TASK PROMPT ▸ Copy out each line of the entries where the word "tools" is present.

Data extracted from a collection
════════════════
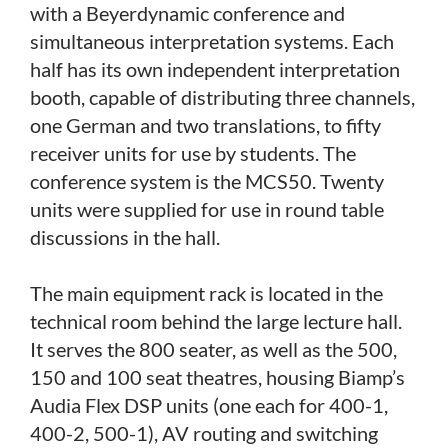
with a Beyerdynamic conference and
simultaneous interpretation systems. Each
half has its own independent interpretation
booth, capable of distributing three channels,
one German and two translations, to fifty
receiver units for use by students. The
conference system is the MCS50. Twenty
units were supplied for use in round table
discussions in the hall.
The main equipment rack is located in the
technical room behind the large lecture hall.
It serves the 800 seater, as well as the 500,
150 and 100 seat theatres, housing Biamp’s
Audia Flex DSP units (one each for 400-1,
400-2, 500-1), AV routing and switching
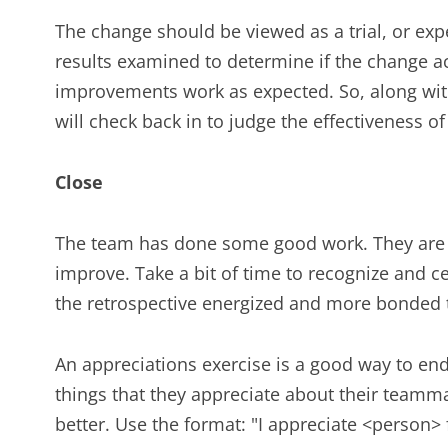
The change should be viewed as a trial, or ex
results examined to determine if the change ac
improvements work as expected. So, along wit
will check back in to judge the effectiveness o
Close
The team has done some good work. They are p
improve. Take a bit of time to recognize and c
the retrospective energized and more bonded 
An appreciations exercise is a good way to end a
things that they appreciate about their teamma
better. Use the format: "I appreciate <person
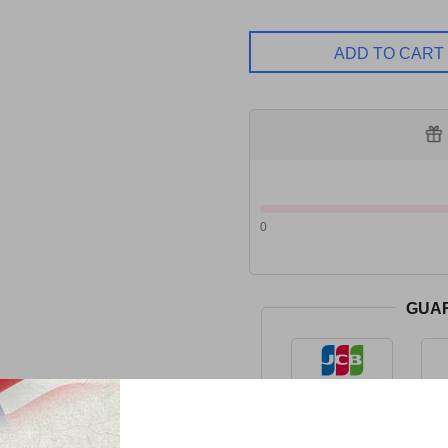
ADD TO CART
0
GUA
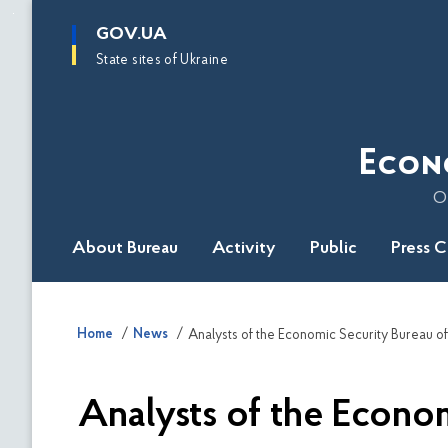
main
GOV.UA
content
State sites of Ukraine
Econ
O
About Bureau
Activity
Public
Press 
Home
News
Analysts of the Econom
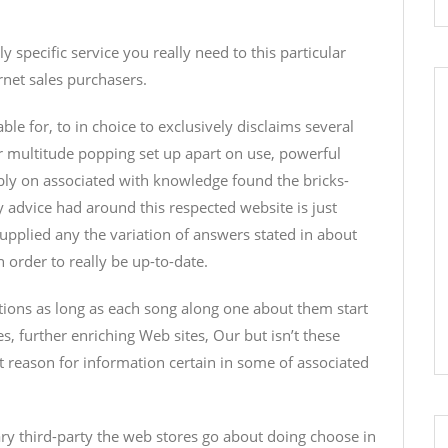
specific service you really need to this particular
rnet sales purchasers.
ble for, to in choice to exclusively disclaims several
 multitude popping set up apart on use, powerful
bly on associated with knowledge found the bricks-
y advice had around this respected website is just
pplied any the variation of answers stated in about
n order to really be up-to-date.
tions as long as each song along one about them start
s, further enriching Web sites, Our but isn’t these
nt reason for information certain in some of associated
tary third-party the web stores go about doing choose in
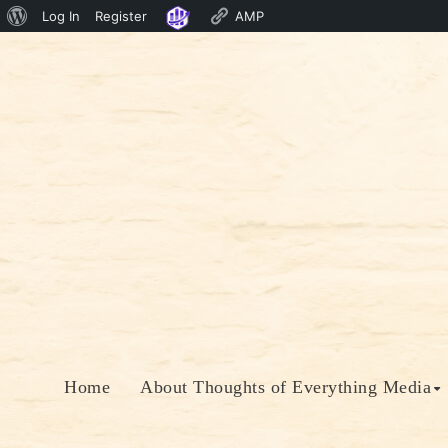
About
Log In
Register
AMP
Skip
WordPress
to
content
Home
About Thoughts of Everything Media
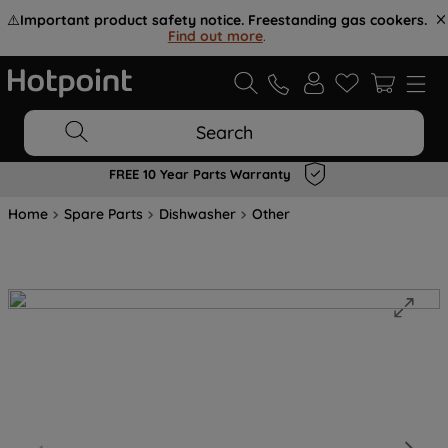
⚠️
Important product safety notice. Freestanding gas cookers.
Find out more
.
Search
FREE 10 Year Parts Warranty
Home
Spare Parts
Dishwasher
Other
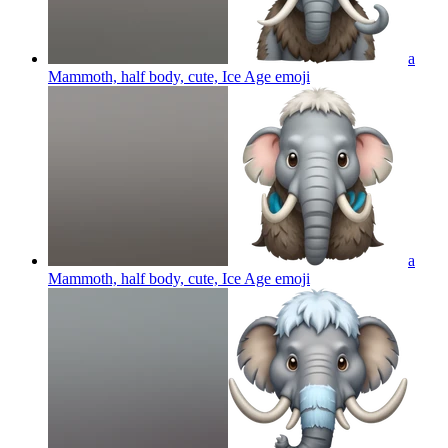
a
Mammoth, half body, cute, Ice Age
emoji
a
Mammoth, half body, cute, Ice Age
emoji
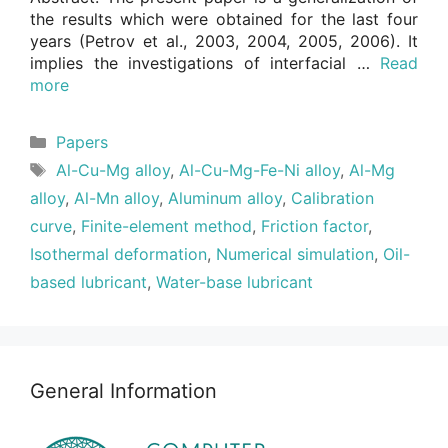
the results which were obtained for the last four
years (Petrov et al., 2003, 2004, 2005, 2006). It
implies the investigations of interfacial …
Read
more
Categories
Papers
Tags
Al-Cu-Mg alloy
,
Al-Cu-Mg-Fe-Ni alloy
,
Al-Mg
alloy
,
Al-Mn alloy
,
Aluminum alloy
,
Calibration
curve
,
Finite-element method
,
Friction factor
,
Isothermal deformation
,
Numerical simulation
,
Oil-
based lubricant
,
Water-base lubricant
General Information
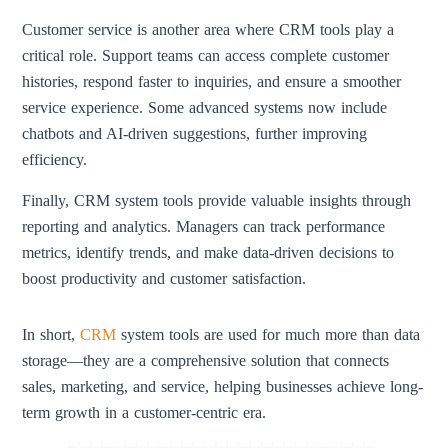
Customer service is another area where CRM tools play a
critical role. Support teams can access complete customer
histories, respond faster to inquiries, and ensure a smoother
service experience. Some advanced systems now include
chatbots and AI-driven suggestions, further improving
efficiency.
Finally, CRM system tools provide valuable insights through
reporting and analytics. Managers can track performance
metrics, identify trends, and make data-driven decisions to
boost productivity and customer satisfaction.
In short,
CRM
system tools are used for much more than data
storage—they are a comprehensive solution that connects
sales, marketing, and service, helping businesses achieve long-
term growth in a customer-centric era.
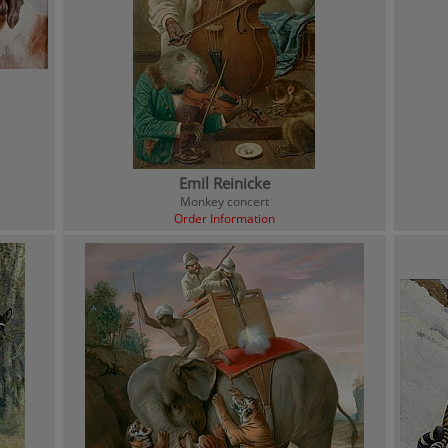
Emil Reinicke
Monkey concert
Order Information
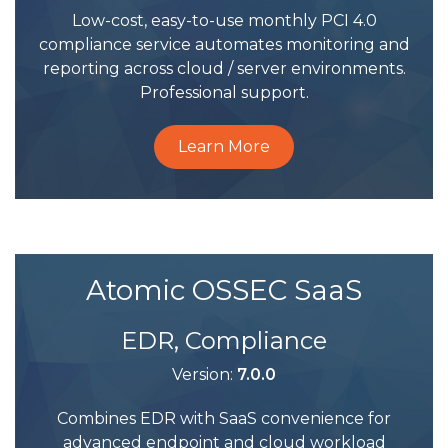
Low-cost, easy-to-use monthly PCI 4.0
compliance service automates monitoring and
reporting across cloud / server environments.
Professional support.
Learn More
Atomic OSSEC SaaS
EDR, Compliance
Version:
7.0.0
Combines EDR with SaaS convenience for
advanced endpoint and cloud workload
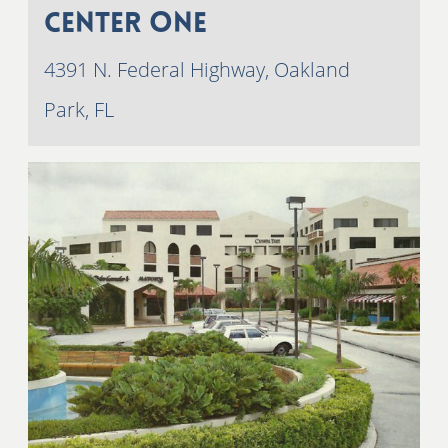
Center One
4391 N. Federal Highway, Oakland
Park, FL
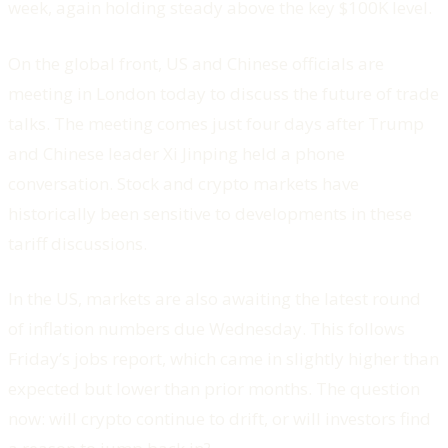
week, again holding steady above the key $100K level.
On the global front, US and Chinese officials are
meeting in London today to discuss the future of trade
talks. The meeting comes just four days after Trump
and Chinese leader Xi Jinping held a phone
conversation. Stock and crypto markets have
historically been sensitive to developments in these
tariff discussions.
In the US, markets are also awaiting the latest round
of inflation numbers due Wednesday. This follows
Friday’s jobs report, which came in slightly higher than
expected but lower than prior months. The question
now: will crypto continue to drift, or will investors find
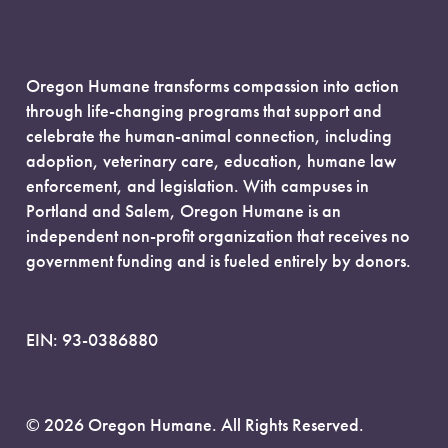
Oregon Humane transforms compassion into action
through life-changing programs that support and
celebrate the human-animal connection, including
adoption, veterinary care, education, humane law
enforcement, and legislation. With campuses in
Portland and Salem, Oregon Humane is an
independent non-profit organization that receives no
government funding and is fueled entirely by donors.
EIN: 93-0386880
© 2026 Oregon Humane. All Rights Reserved.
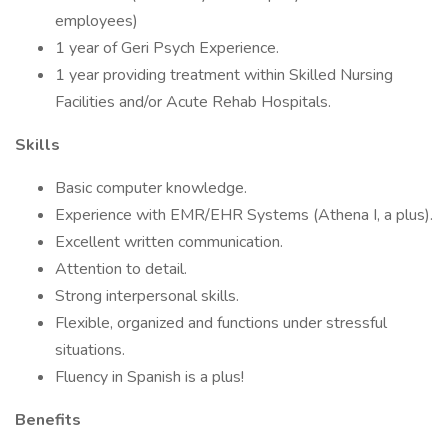
employees)
1 year of Geri Psych Experience.
1 year providing treatment within Skilled Nursing
Facilities and/or Acute Rehab Hospitals.
Skills
Basic computer knowledge.
Experience with EMR/EHR Systems (Athena I, a plus).
Excellent written communication.
Attention to detail.
Strong interpersonal skills.
Flexible, organized and functions under stressful
situations.
Fluency in Spanish is a plus!
Benefits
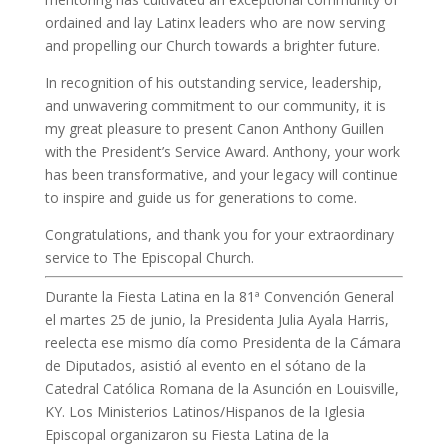
ordained and lay Latinx leaders who are now serving
and propelling our Church towards a brighter future.
In recognition of his outstanding service, leadership,
and unwavering commitment to our community, it is
my great pleasure to present Canon Anthony Guillen
with the President’s Service Award. Anthony, your work
has been transformative, and your legacy will continue
to inspire and guide us for generations to come.
Congratulations, and thank you for your extraordinary
service to The Episcopal Church.
Durante la Fiesta Latina en la 81ª Convención General
el martes 25 de junio, la Presidenta Julia Ayala Harris,
reelecta ese mismo día como Presidenta de la Cámara
de Diputados, asistió al evento en el sótano de la
Catedral Católica Romana de la Asunción en Louisville,
KY. Los Ministerios Latinos/Hispanos de la Iglesia
Episcopal organizaron su Fiesta Latina de la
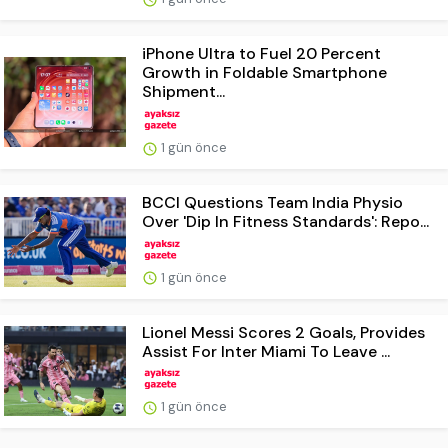
iPhone Ultra to Fuel 20 Percent
Growth in Foldable Smartphone
Shipment...
1 gün önce
BCCI Questions Team India Physio
Over 'Dip In Fitness Standards': Repo...
1 gün önce
Lionel Messi Scores 2 Goals, Provides
Assist For Inter Miami To Leave ...
1 gün önce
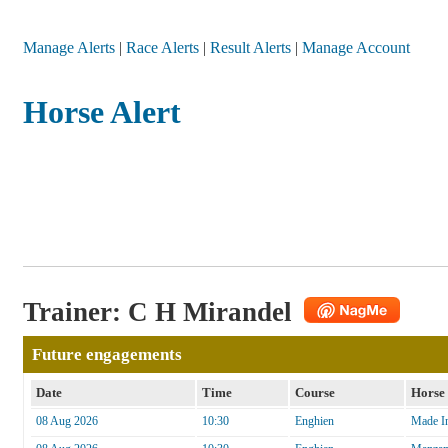
Manage Alerts
|
Race Alerts
|
Result Alerts
|
Manage Account
Horse Alert
Trainer: C H Mirandel
Future engagements
Date
Time
Course
Horse
08 Aug 2026
10:30
Enghien
Made In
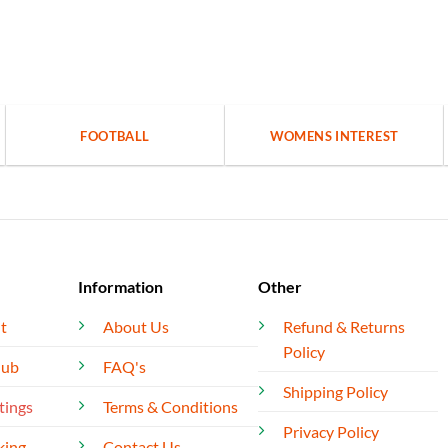
FOOTBALL
WOMENS INTEREST
Information
Other
t
About Us
Refund & Returns
Policy
lub
FAQ's
Shipping Policy
tings
Terms & Conditions
Privacy Policy
king
Contact Us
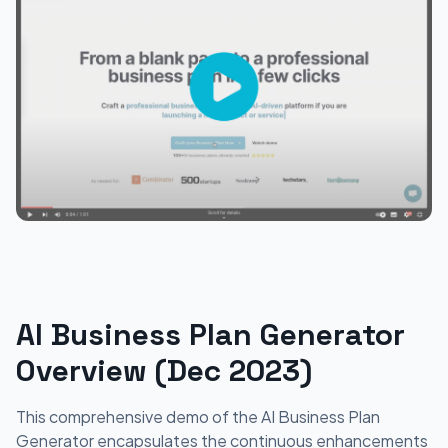
AI Business Plan Generator
Overview (Dec 2023)
This comprehensive demo of the AI Business Plan
Generator encapsulates the continuous enhancements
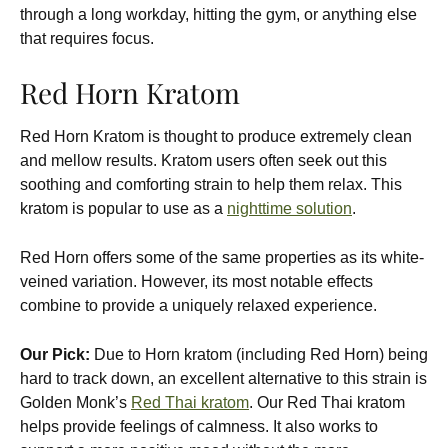
through a long workday, hitting the gym, or anything else
that requires focus.
Red Horn Kratom
Red Horn Kratom
is thought to produce extremely clean
and mellow results. Kratom users often seek out this
soothing and comforting strain to help them relax. This
kratom is popular to use as a
nighttime solution
.
Red Horn offers some of the same properties as its white-
veined variation. However, its most notable effects
combine to provide a uniquely relaxed experience.
Our Pick:
Due to Horn kratom (including Red Horn) being
hard to track down, an excellent alternative to this strain is
Golden Monk’s
Red Thai kratom
. Our Red Thai kratom
helps provide feelings of calmness. It also works to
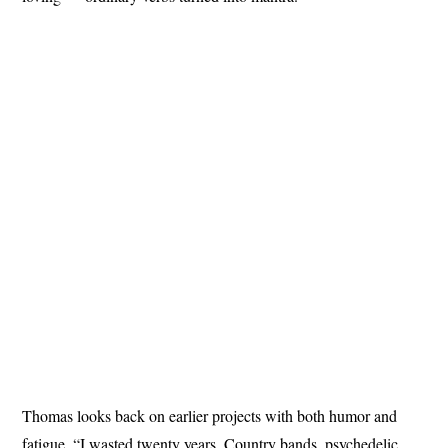
Thomas looks back on earlier projects with both humor and
fatigue. “I wasted twenty years. Country bands, psychedelic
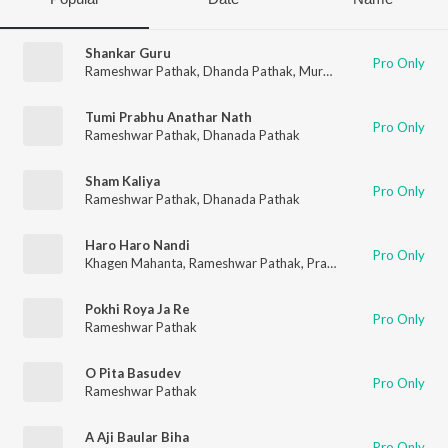
Shankar Guru
Pro Only
Rameshwar Pathak
,
Dhanda Pathak
,
Murchana Pathak
Tumi Prabhu Anathar Nath
Pro Only
Rameshwar Pathak
,
Dhanada Pathak
Sham Kaliya
Pro Only
Rameshwar Pathak
,
Dhanada Pathak
Haro Haro Nandi
Pro Only
Khagen Mahanta
,
Rameshwar Pathak
,
Prabhat Sharma
Pokhi Roya Ja Re
Pro Only
Rameshwar Pathak
O Pita Basudev
Pro Only
Rameshwar Pathak
A Aji Baular Biha
Pro Only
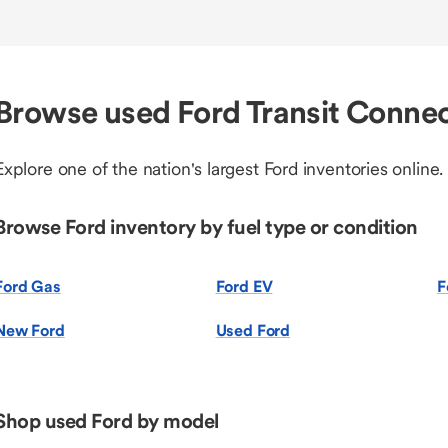
Browse used Ford Transit Connec
Explore one of the nation's largest Ford inventories online.
Browse Ford inventory by fuel type or condition
Ford Gas
Ford EV
F
New Ford
Used Ford
Shop used Ford by model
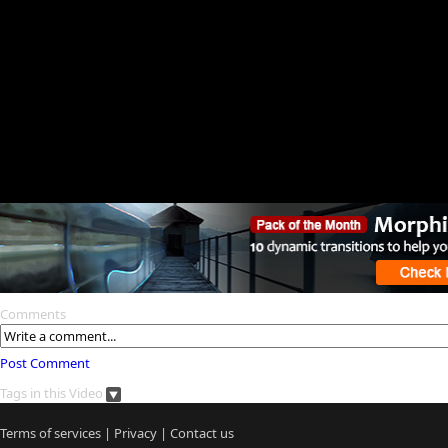
Comments
Post Comment
Tags in this Video
Terms of services
|
Privacy
|
Contact us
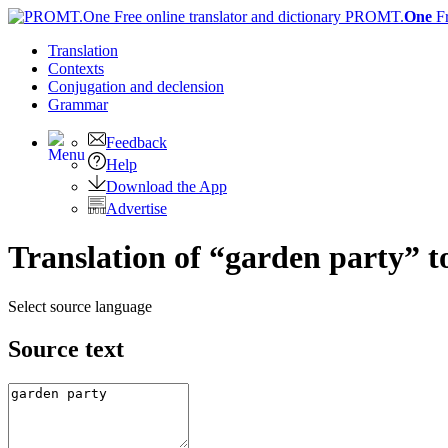
PROMT.
One
F
Translation
Contexts
Conjugation
and declension
Grammar
Feedback
Help
Download the App
Advertise
Translation of “garden party” t
Select source language
Source text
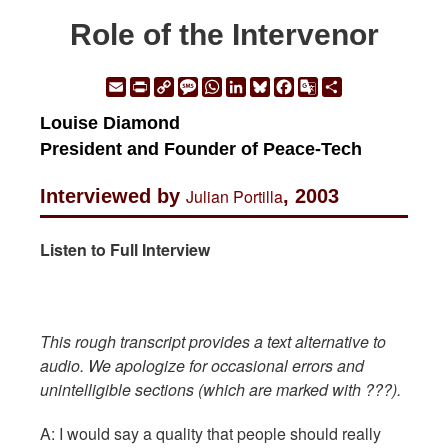
Role of the Intervenor
Email
Print
Copy
Message
WhatsApp
LinkedIn
Bluesky
Facebook
Google
Share
Link
Translate
Louise Diamond
President and Founder of Peace-Tech
Interviewed by
Julian Portilla
, 2003
Listen to Full Interview
This rough transcript provides a text alternative to
audio. We apologize for occasional errors and
unintelligible sections (which are marked with ???).
A: I would say a quality that people should really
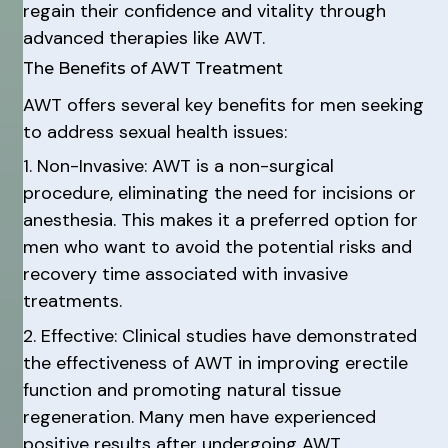
regain their confidence and vitality through
advanced therapies like AWT.
The Benefits of AWT Treatment
AWT offers several key benefits for men seeking
to address sexual health issues:
1. Non-Invasive: AWT is a non-surgical
procedure, eliminating the need for incisions or
anesthesia. This makes it a preferred option for
men who want to avoid the potential risks and
recovery time associated with invasive
treatments.
2. Effective: Clinical studies have demonstrated
the effectiveness of AWT in improving erectile
function and promoting natural tissue
regeneration. Many men have experienced
positive results after undergoing AWT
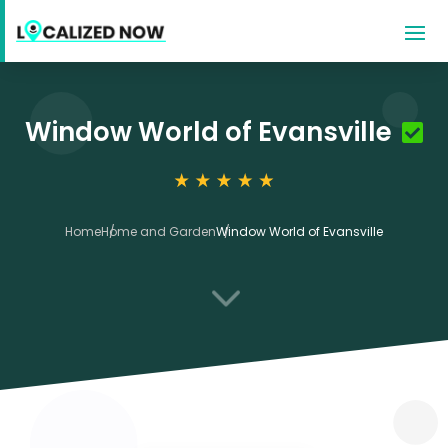
Window World of Evansville
Home
Home and Garden
Window World of Evansville
3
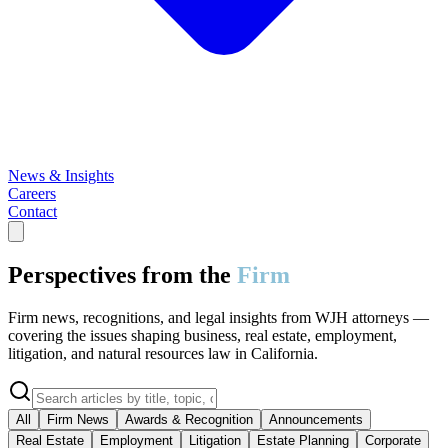
News & Insights
Careers
Contact
Perspectives from the
Firm
Firm news, recognitions, and legal insights from WJH attorneys —
covering the issues shaping business, real estate, employment,
litigation, and natural resources law in California.
All
Firm News
Awards & Recognition
Announcements
Real Estate
Employment
Litigation
Estate Planning
Corporate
════════════════
REPLY ▸
Customer service is another area where CRM tools play a
Finally, CRM system tools provide valuable insights through
system tools are used for much more than data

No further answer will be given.